WHAT YOU NEED TO DO ▸
Within the records, tally the lines that contain "saksi" and reply with that number only.

*** INPUT

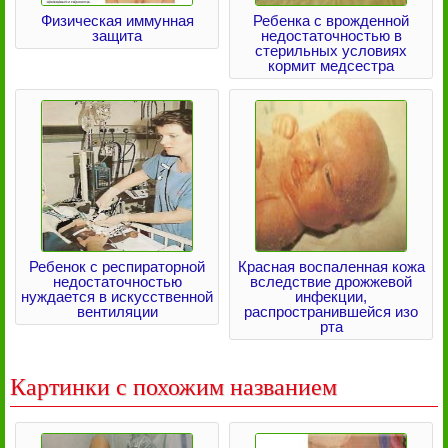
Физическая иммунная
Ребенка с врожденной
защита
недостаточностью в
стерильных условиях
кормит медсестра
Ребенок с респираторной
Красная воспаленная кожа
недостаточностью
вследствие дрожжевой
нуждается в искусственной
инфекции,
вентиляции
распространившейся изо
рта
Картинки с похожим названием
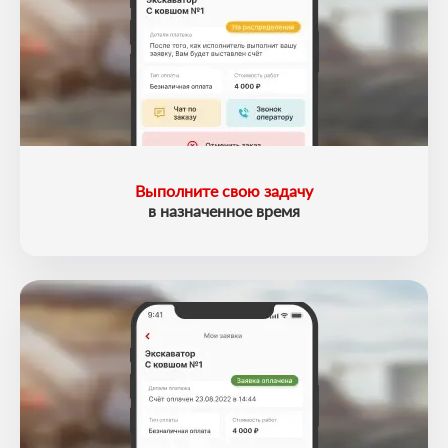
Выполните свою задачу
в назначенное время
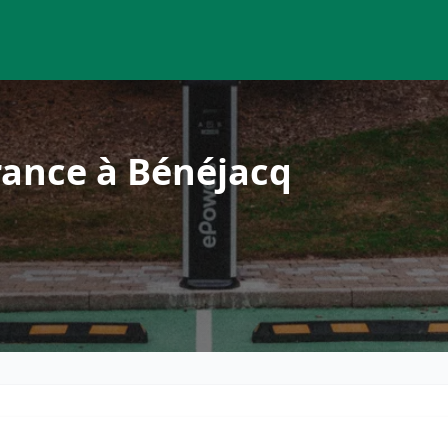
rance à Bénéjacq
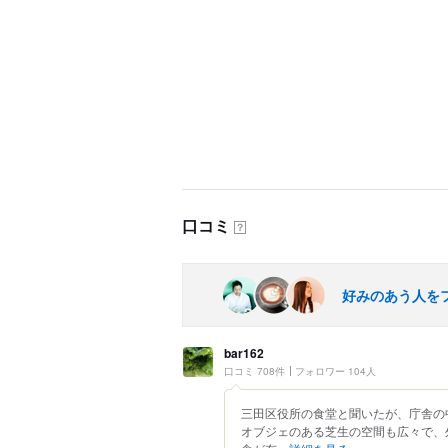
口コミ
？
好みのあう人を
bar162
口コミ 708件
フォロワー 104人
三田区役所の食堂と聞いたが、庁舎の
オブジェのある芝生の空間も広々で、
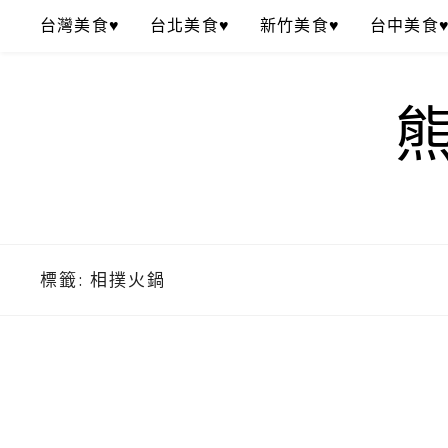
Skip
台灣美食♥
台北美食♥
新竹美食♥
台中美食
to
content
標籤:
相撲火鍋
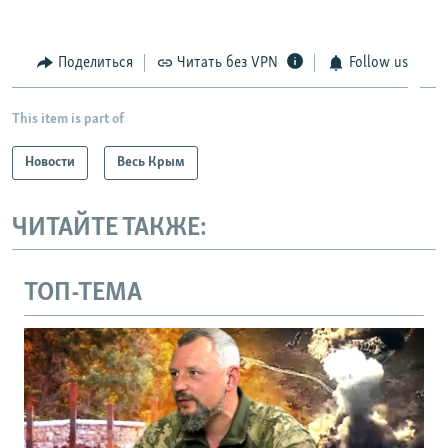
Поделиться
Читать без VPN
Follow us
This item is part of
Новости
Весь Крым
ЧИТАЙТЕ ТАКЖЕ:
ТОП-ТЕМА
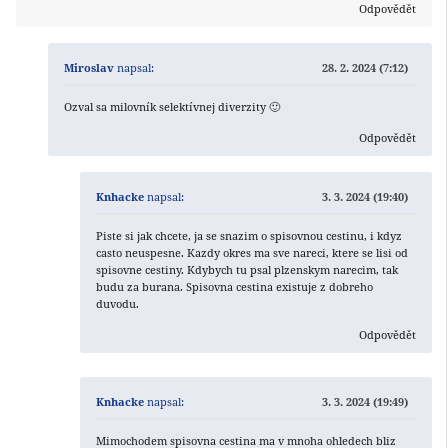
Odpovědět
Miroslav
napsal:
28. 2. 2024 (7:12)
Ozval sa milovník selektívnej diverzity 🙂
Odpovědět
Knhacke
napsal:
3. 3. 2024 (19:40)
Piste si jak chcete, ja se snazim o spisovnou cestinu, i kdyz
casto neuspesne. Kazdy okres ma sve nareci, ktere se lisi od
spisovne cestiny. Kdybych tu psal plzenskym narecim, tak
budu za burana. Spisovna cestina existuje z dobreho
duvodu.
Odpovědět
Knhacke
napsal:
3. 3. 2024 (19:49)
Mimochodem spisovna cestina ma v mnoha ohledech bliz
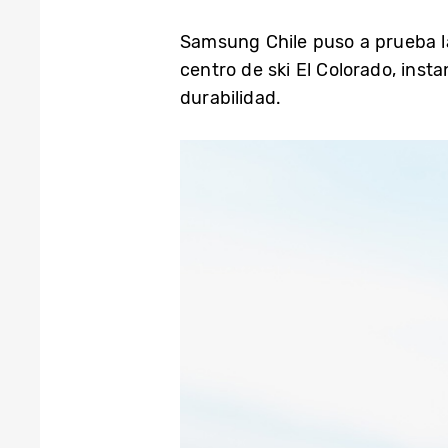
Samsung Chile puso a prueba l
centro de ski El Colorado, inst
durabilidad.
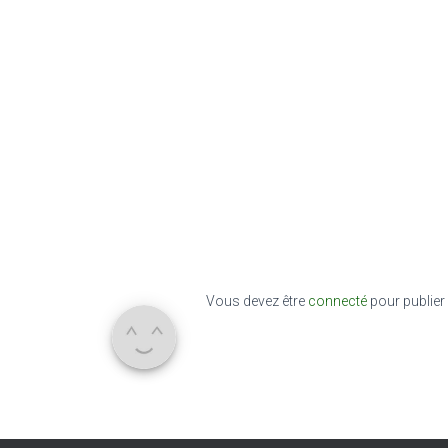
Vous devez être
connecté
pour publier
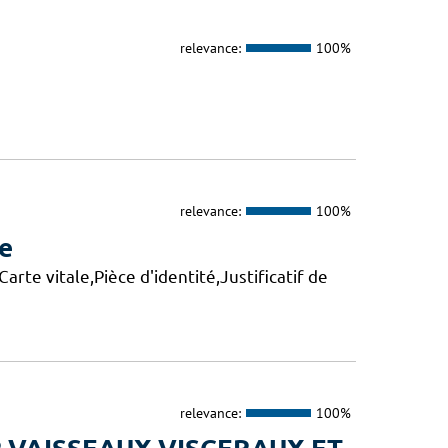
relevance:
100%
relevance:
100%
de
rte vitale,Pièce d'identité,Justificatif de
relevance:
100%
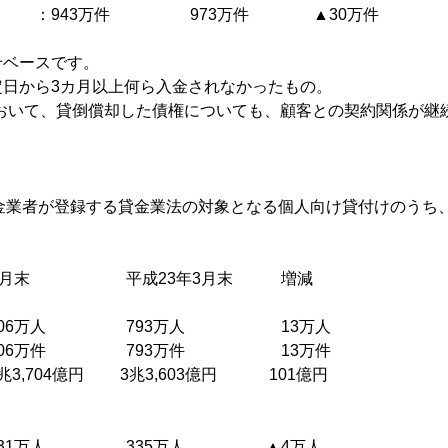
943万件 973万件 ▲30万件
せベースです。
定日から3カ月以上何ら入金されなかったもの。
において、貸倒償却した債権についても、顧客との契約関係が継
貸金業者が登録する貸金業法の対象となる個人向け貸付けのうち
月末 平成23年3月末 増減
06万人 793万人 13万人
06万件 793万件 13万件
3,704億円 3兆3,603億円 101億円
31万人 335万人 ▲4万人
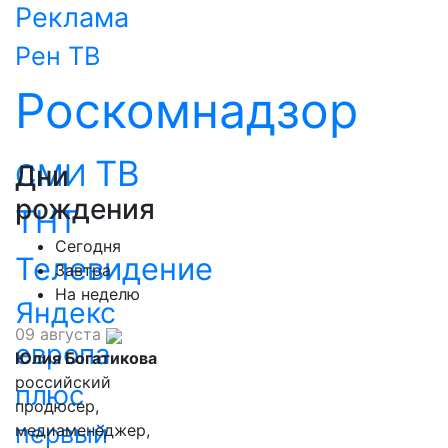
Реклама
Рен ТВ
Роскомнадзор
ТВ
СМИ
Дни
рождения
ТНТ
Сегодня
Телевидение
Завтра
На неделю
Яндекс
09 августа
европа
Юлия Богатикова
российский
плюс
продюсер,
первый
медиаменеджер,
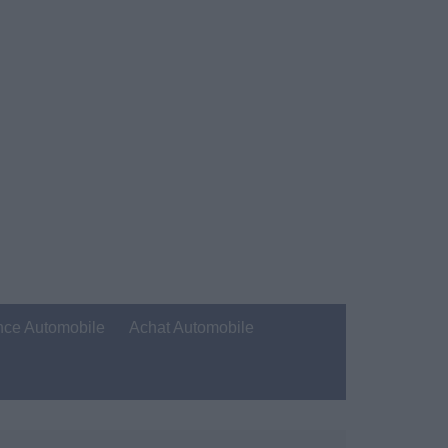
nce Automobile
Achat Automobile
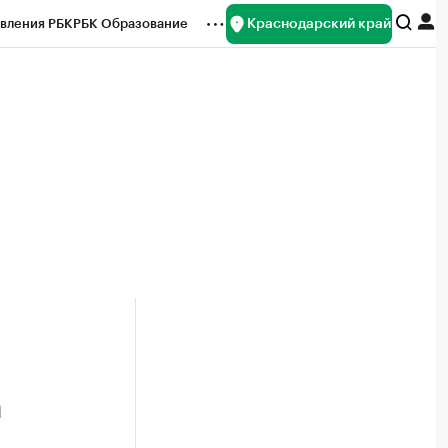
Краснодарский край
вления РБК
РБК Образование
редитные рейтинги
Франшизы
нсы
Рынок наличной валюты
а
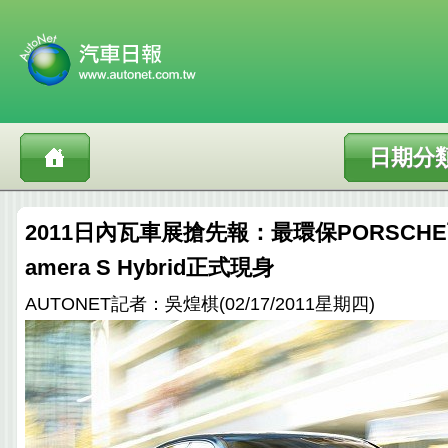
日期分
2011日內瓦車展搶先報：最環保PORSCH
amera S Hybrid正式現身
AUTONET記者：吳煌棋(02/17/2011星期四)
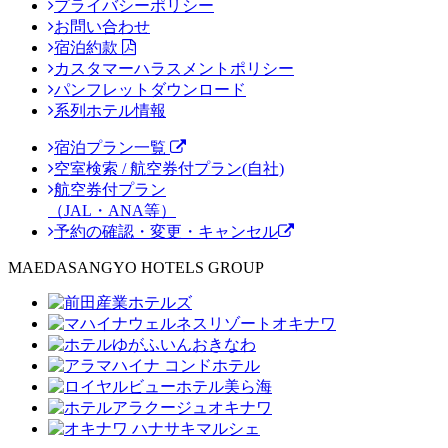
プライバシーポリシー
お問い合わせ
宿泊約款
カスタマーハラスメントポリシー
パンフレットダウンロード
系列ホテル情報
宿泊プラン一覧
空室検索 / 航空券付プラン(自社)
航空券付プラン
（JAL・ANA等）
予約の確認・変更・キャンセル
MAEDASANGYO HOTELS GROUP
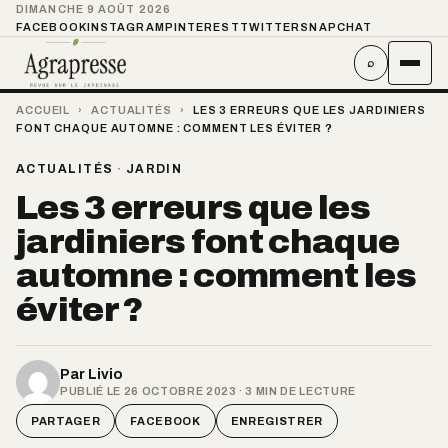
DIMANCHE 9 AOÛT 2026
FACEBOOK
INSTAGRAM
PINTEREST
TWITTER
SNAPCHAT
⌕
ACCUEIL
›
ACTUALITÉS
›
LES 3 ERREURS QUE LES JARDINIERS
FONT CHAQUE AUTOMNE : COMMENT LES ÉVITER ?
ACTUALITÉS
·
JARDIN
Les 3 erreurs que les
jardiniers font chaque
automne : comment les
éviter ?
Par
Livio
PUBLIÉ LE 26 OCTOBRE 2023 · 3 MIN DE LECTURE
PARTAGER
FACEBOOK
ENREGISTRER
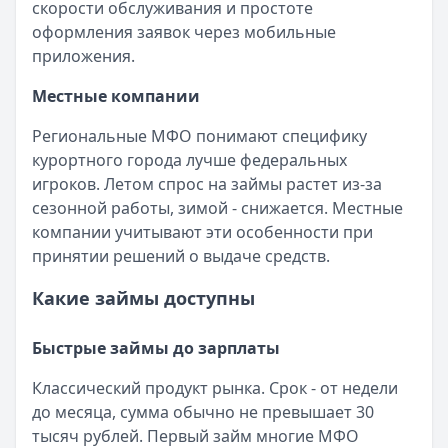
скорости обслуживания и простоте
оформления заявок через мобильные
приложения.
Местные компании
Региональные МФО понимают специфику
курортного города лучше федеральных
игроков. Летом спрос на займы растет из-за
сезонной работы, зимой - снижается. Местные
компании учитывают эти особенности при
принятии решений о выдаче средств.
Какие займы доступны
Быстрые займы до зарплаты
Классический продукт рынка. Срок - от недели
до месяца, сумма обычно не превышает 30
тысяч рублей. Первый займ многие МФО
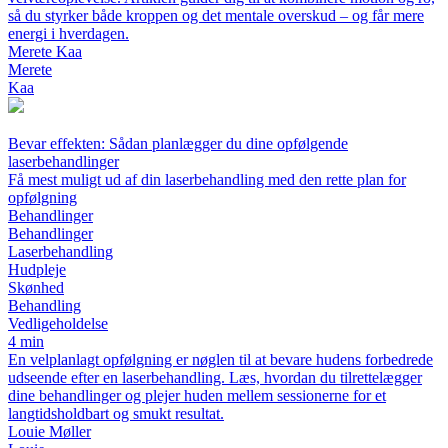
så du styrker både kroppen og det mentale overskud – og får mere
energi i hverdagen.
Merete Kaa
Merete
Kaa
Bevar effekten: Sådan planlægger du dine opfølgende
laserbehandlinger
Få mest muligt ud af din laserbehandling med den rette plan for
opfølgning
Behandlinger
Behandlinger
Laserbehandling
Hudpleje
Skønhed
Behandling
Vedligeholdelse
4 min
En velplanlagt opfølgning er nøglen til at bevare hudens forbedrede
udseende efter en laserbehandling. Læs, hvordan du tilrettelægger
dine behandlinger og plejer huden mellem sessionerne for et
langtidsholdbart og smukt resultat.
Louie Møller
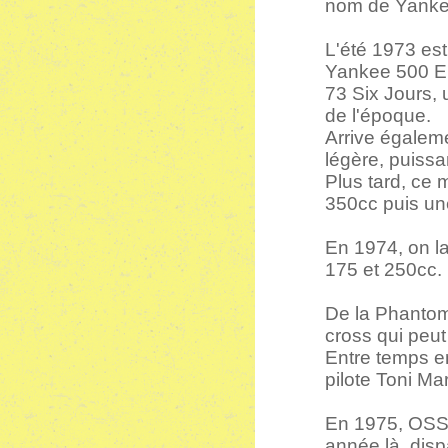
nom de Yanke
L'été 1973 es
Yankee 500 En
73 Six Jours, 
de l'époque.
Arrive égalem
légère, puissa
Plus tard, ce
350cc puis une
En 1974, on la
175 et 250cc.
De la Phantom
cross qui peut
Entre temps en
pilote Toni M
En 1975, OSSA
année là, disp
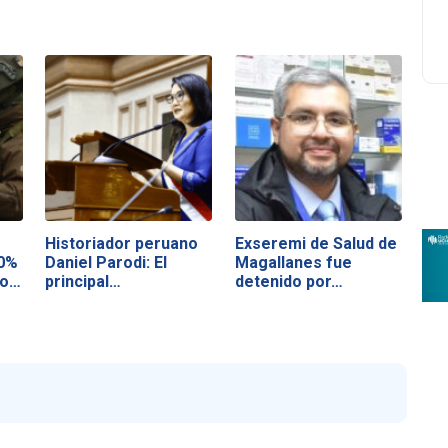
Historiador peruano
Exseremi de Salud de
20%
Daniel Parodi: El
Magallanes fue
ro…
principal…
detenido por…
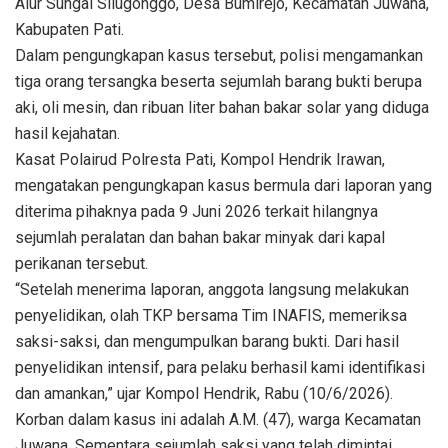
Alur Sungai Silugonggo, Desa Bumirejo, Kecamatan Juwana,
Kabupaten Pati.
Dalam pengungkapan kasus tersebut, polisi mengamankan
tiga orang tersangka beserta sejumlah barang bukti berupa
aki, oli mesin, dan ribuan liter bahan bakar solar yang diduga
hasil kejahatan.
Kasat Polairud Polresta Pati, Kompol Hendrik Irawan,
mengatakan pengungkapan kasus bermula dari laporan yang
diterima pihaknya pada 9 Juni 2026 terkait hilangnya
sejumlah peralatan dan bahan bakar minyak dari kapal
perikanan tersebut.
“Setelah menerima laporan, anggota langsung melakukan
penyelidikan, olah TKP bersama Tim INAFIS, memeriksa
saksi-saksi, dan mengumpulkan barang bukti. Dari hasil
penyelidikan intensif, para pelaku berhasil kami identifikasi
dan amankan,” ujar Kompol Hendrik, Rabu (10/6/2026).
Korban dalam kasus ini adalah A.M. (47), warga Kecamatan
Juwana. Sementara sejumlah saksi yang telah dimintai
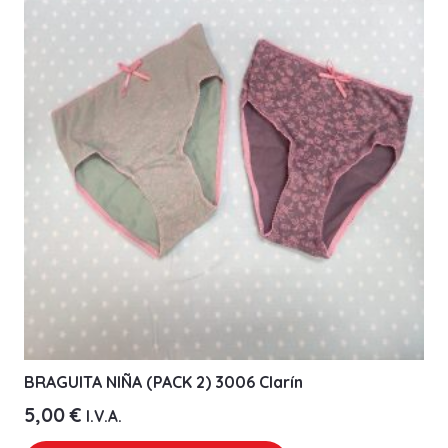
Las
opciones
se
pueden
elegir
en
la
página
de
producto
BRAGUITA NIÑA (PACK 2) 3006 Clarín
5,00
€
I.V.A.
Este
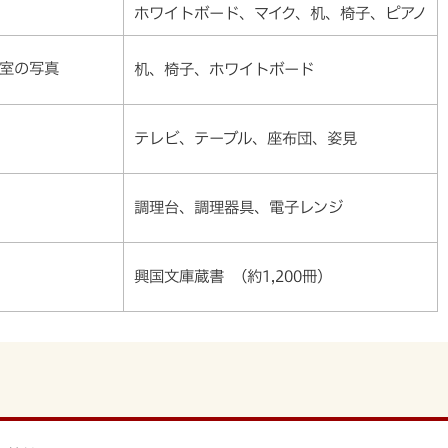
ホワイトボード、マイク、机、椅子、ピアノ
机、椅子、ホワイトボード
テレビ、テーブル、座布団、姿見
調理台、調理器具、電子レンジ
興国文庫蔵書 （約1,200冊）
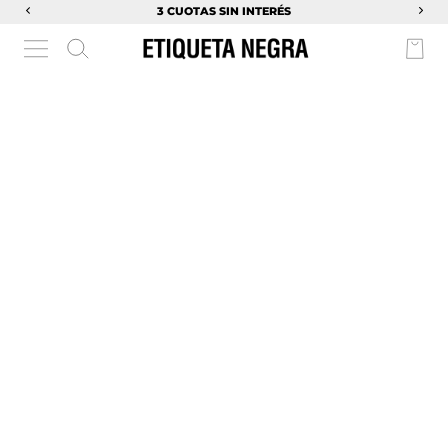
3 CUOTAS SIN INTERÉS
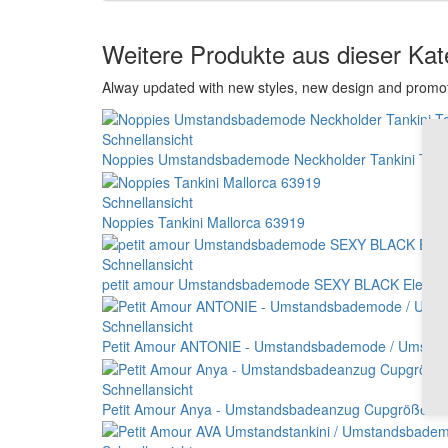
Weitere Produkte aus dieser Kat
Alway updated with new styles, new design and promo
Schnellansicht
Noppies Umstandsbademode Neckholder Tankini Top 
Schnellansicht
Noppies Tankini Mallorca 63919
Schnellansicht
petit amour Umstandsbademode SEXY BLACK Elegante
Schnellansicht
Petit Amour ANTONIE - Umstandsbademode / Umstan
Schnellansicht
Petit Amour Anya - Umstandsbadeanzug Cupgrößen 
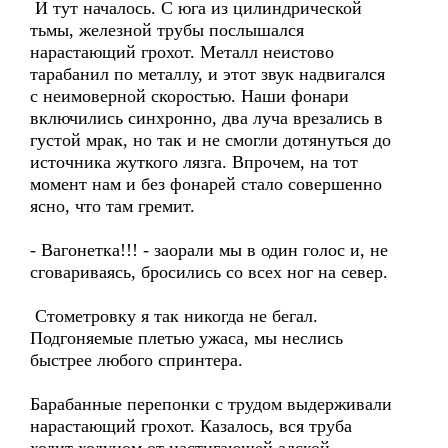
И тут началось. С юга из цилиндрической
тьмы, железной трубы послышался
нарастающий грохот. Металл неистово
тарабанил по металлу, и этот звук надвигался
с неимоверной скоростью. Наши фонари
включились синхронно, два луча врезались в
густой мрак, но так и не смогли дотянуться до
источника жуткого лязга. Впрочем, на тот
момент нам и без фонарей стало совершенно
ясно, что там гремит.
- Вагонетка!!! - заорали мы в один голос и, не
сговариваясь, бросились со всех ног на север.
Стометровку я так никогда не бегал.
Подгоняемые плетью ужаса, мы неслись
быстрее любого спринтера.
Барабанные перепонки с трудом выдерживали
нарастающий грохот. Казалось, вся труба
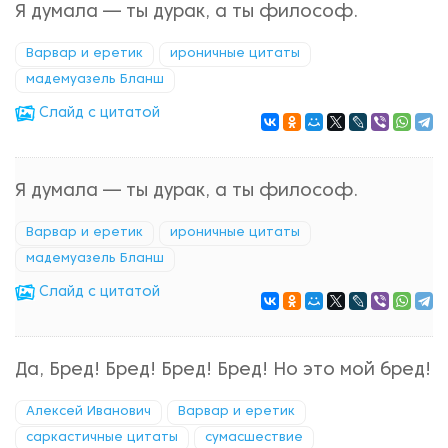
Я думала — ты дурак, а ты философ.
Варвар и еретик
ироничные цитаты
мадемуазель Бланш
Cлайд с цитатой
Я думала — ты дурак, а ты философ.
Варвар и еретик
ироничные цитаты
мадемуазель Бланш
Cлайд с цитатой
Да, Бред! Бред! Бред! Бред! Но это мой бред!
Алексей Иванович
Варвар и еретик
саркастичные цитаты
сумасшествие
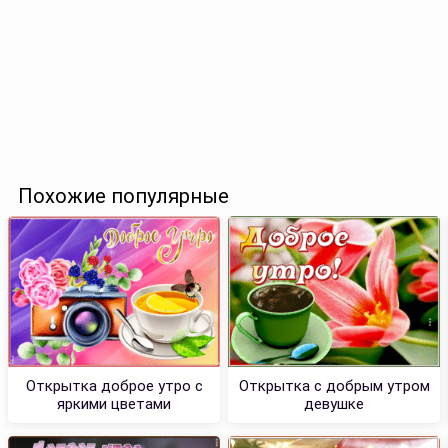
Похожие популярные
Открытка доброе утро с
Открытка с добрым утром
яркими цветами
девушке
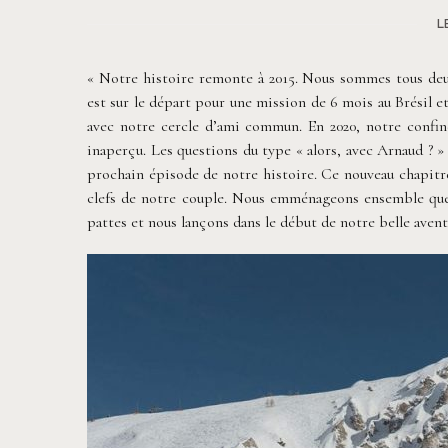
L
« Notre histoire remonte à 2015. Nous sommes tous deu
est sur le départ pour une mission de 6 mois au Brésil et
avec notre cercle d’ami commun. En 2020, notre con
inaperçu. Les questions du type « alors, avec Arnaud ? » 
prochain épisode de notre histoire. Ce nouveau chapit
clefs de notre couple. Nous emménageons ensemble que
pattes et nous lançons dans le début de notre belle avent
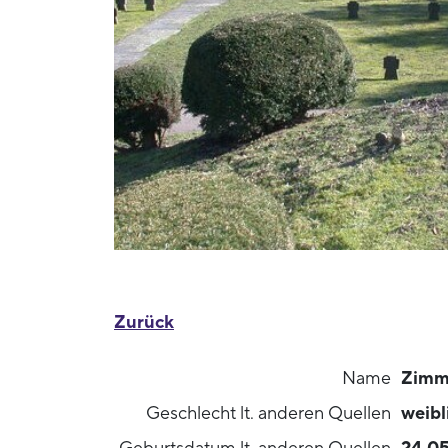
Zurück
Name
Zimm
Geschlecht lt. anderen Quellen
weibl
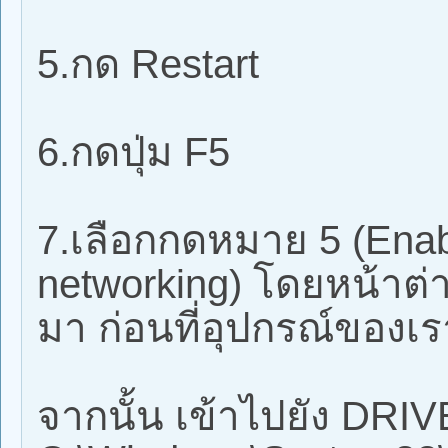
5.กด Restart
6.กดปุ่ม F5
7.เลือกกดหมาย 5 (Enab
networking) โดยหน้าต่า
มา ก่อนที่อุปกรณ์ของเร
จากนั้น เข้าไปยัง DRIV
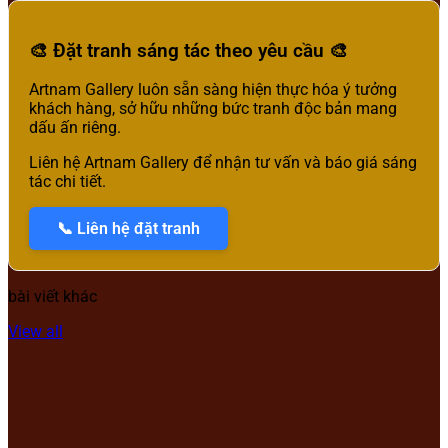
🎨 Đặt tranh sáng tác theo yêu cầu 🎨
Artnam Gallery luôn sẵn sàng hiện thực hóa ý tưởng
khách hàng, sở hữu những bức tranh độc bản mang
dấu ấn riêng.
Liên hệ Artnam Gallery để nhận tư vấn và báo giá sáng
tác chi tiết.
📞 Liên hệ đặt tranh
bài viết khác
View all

******

TASK ANSWER ▸
2